Task to carry out ▸ Print the records below exactly as they appear.

####################

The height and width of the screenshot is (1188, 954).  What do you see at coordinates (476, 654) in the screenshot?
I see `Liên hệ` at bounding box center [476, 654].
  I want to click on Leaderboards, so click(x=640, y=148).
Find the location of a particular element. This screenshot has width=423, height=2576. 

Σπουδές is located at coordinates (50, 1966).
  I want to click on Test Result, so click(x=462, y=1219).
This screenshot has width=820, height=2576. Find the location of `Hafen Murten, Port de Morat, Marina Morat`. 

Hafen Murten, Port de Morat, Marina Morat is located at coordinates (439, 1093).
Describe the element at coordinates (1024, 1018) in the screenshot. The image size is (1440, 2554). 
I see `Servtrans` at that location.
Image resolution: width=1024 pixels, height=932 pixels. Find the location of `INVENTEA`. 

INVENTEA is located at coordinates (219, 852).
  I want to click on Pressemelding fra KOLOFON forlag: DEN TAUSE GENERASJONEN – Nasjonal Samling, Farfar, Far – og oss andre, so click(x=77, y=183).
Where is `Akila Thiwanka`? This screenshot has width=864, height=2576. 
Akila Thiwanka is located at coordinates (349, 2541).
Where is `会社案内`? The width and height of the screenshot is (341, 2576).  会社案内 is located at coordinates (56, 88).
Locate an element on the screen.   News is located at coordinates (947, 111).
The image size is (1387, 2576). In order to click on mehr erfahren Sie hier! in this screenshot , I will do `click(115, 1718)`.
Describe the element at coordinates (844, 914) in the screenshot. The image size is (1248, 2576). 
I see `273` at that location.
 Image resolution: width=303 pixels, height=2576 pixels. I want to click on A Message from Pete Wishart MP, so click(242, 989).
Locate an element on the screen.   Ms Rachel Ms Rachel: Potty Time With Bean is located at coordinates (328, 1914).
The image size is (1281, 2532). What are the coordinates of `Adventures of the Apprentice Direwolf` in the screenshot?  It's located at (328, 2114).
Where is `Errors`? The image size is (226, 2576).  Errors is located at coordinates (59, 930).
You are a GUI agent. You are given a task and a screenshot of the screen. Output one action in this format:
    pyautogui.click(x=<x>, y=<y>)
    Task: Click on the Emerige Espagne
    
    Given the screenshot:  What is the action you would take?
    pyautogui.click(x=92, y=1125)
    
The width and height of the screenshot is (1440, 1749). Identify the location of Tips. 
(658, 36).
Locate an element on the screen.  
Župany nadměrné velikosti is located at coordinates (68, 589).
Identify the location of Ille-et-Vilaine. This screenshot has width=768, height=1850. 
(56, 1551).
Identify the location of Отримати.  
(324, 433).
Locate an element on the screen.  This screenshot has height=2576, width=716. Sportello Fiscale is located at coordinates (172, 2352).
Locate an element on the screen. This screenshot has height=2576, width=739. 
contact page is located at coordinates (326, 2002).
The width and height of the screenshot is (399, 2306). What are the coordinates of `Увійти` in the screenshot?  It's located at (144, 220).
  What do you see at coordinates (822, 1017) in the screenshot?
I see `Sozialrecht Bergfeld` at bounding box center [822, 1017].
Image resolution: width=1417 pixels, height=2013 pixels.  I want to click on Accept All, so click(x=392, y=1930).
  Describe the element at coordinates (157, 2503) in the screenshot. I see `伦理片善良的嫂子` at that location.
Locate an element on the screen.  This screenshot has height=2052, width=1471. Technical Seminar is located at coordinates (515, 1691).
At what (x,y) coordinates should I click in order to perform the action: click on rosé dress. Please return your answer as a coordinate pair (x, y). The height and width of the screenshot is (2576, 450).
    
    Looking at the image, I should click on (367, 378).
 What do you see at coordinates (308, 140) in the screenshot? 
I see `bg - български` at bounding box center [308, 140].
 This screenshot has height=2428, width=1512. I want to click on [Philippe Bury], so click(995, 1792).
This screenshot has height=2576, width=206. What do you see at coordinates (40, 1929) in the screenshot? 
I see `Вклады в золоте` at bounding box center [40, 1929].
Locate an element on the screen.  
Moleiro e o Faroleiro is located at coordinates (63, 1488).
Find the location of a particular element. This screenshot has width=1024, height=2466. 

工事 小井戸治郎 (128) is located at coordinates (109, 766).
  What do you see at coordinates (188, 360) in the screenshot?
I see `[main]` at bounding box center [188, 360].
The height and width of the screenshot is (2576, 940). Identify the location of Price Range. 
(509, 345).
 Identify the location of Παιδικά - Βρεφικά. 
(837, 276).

####################

Written solution ▸
The height and width of the screenshot is (1188, 954).  What do you see at coordinates (476, 654) in the screenshot?
I see `Liên hệ` at bounding box center [476, 654].
  I want to click on Leaderboards, so click(x=640, y=148).
Find the location of a particular element. This screenshot has width=423, height=2576. 

Σπουδές is located at coordinates (50, 1966).
  I want to click on Test Result, so click(x=462, y=1219).
This screenshot has width=820, height=2576. Find the location of `Hafen Murten, Port de Morat, Marina Morat`. 

Hafen Murten, Port de Morat, Marina Morat is located at coordinates (439, 1093).
Describe the element at coordinates (1024, 1018) in the screenshot. The image size is (1440, 2554). 
I see `Servtrans` at that location.
Image resolution: width=1024 pixels, height=932 pixels. Find the location of `INVENTEA`. 

INVENTEA is located at coordinates (219, 852).
  I want to click on Pressemelding fra KOLOFON forlag: DEN TAUSE GENERASJONEN – Nasjonal Samling, Farfar, Far – og oss andre, so click(x=77, y=183).
Where is `Akila Thiwanka`? This screenshot has width=864, height=2576. 
Akila Thiwanka is located at coordinates (349, 2541).
Where is `会社案内`? The width and height of the screenshot is (341, 2576).  会社案内 is located at coordinates (56, 88).
Locate an element on the screen.   News is located at coordinates (947, 111).
The image size is (1387, 2576). In order to click on mehr erfahren Sie hier! in this screenshot , I will do `click(115, 1718)`.
Describe the element at coordinates (844, 914) in the screenshot. The image size is (1248, 2576). 
I see `273` at that location.
 Image resolution: width=303 pixels, height=2576 pixels. I want to click on A Message from Pete Wishart MP, so click(242, 989).
Locate an element on the screen.   Ms Rachel Ms Rachel: Potty Time With Bean is located at coordinates (328, 1914).
The image size is (1281, 2532). What are the coordinates of `Adventures of the Apprentice Direwolf` in the screenshot?  It's located at (328, 2114).
Where is `Errors`? The image size is (226, 2576).  Errors is located at coordinates (59, 930).
You are a GUI agent. You are given a task and a screenshot of the screen. Output one action in this format:
    pyautogui.click(x=<x>, y=<y>)
    Task: Click on the Emerige Espagne
    
    Given the screenshot:  What is the action you would take?
    pyautogui.click(x=92, y=1125)
    
The width and height of the screenshot is (1440, 1749). Identify the location of Tips. 
(658, 36).
Locate an element on the screen.  
Župany nadměrné velikosti is located at coordinates (68, 589).
Identify the location of Ille-et-Vilaine. This screenshot has width=768, height=1850. 
(56, 1551).
Identify the location of Отримати.  
(324, 433).
Locate an element on the screen.  This screenshot has height=2576, width=716. Sportello Fiscale is located at coordinates (172, 2352).
Locate an element on the screen. This screenshot has height=2576, width=739. 
contact page is located at coordinates (326, 2002).
The width and height of the screenshot is (399, 2306). What are the coordinates of `Увійти` in the screenshot?  It's located at (144, 220).
  What do you see at coordinates (822, 1017) in the screenshot?
I see `Sozialrecht Bergfeld` at bounding box center [822, 1017].
Image resolution: width=1417 pixels, height=2013 pixels.  I want to click on Accept All, so click(x=392, y=1930).
  Describe the element at coordinates (157, 2503) in the screenshot. I see `伦理片善良的嫂子` at that location.
Locate an element on the screen.  This screenshot has height=2052, width=1471. Technical Seminar is located at coordinates (515, 1691).
At what (x,y) coordinates should I click in order to perform the action: click on rosé dress. Please return your answer as a coordinate pair (x, y). The height and width of the screenshot is (2576, 450).
    
    Looking at the image, I should click on (367, 378).
 What do you see at coordinates (308, 140) in the screenshot? 
I see `bg - български` at bounding box center [308, 140].
 This screenshot has height=2428, width=1512. I want to click on [Philippe Bury], so click(995, 1792).
This screenshot has height=2576, width=206. What do you see at coordinates (40, 1929) in the screenshot? 
I see `Вклады в золоте` at bounding box center [40, 1929].
Locate an element on the screen.  
Moleiro e o Faroleiro is located at coordinates (63, 1488).
Find the location of a particular element. This screenshot has width=1024, height=2466. 

工事 小井戸治郎 (128) is located at coordinates (109, 766).
  What do you see at coordinates (188, 360) in the screenshot?
I see `[main]` at bounding box center [188, 360].
The height and width of the screenshot is (2576, 940). Identify the location of Price Range. 
(509, 345).
 Identify the location of Παιδικά - Βρεφικά. 
(837, 276).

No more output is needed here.